Em 25 de setembro, durante a reabertura da fronteira entre Venezuela e Colômbia, o jornalista Freddy Ramírez e um meio de comunicação dos EUA foram impedidos de fazer filmagens na ponte Simón Bolívar, do lado venezuelano.
Em 29 de setembro, o portal de notícias AlbertoNews informou que seu website tinha sido alvo de um DDos, ou ataque de negação de serviço, o que tem acontecido frequentemente nos meios de comunicação independentes que fazem críticas ao governo.
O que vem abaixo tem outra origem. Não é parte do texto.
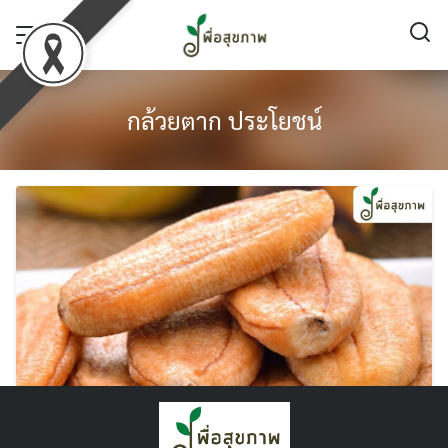
Skip
to
content
กล้วยตาก ประโยชน์
กล้วยตากธรรมชาติ น้ำตาลเยอะแค่ไหน ? กี่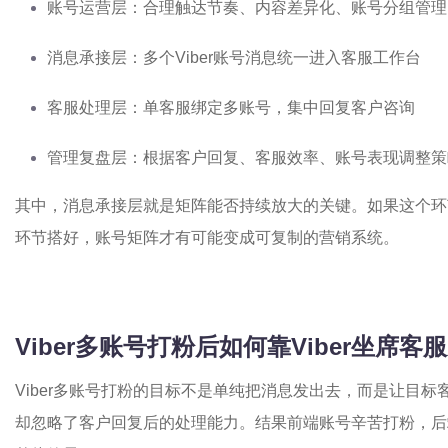
账号运营层：合理触达节奏、内容差异化、账号分组管理
消息承接层：多个Viber账号消息统一进入客服工作台
客服处理层：单客服绑定多账号，集中回复客户咨询
管理复盘层：根据客户回复、客服效率、账号表现调整策
其中，消息承接层就是矩阵能否持续放大的关键。如果这个环
环节搭好，账号矩阵才有可能变成可复制的营销系统。
Viber多账号打粉后如何靠Viber坐席
Viber多账号打粉的目标不是单纯把消息发出去，而是让目
却忽略了客户回复后的处理能力。结果前端账号辛苦打粉，后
O Tal Cual foi vítima de um ataque semelhante e detectou tráfego incomum vindo de endereços IP controlados pela Cantv, empresa estatal de telecomunicações. Às restrições de 2022 somam-se os bloqueios que desde fevereiro impediram o acesso ao diário El Nacional e aos meios digitais nativos Efecto Cocuyo, Crónica Uno, EVTV Miami e TV Venezuela Noticias. São mais de 50 meios de comunicação bloqueados, entre eles veículos internacionais como CNN, Infobae e NTN24.
Em 8 de outubro, a Conatel iniciou um procedimento administrativo contra a estação de televisão regional Promar TV, do estado de Lara, por referir-se a Nicolás Maduro como "presidente interino da Venezuela".
Em 10 de outubro, o ministro do Interior e Justiça A/J Remigio Ceballos disse que nenhum jornalista de nenhuma empresa privada teve acesso a uma área onde ocorreu um desastre natural porque "o canal estatal está informando sobre a situação".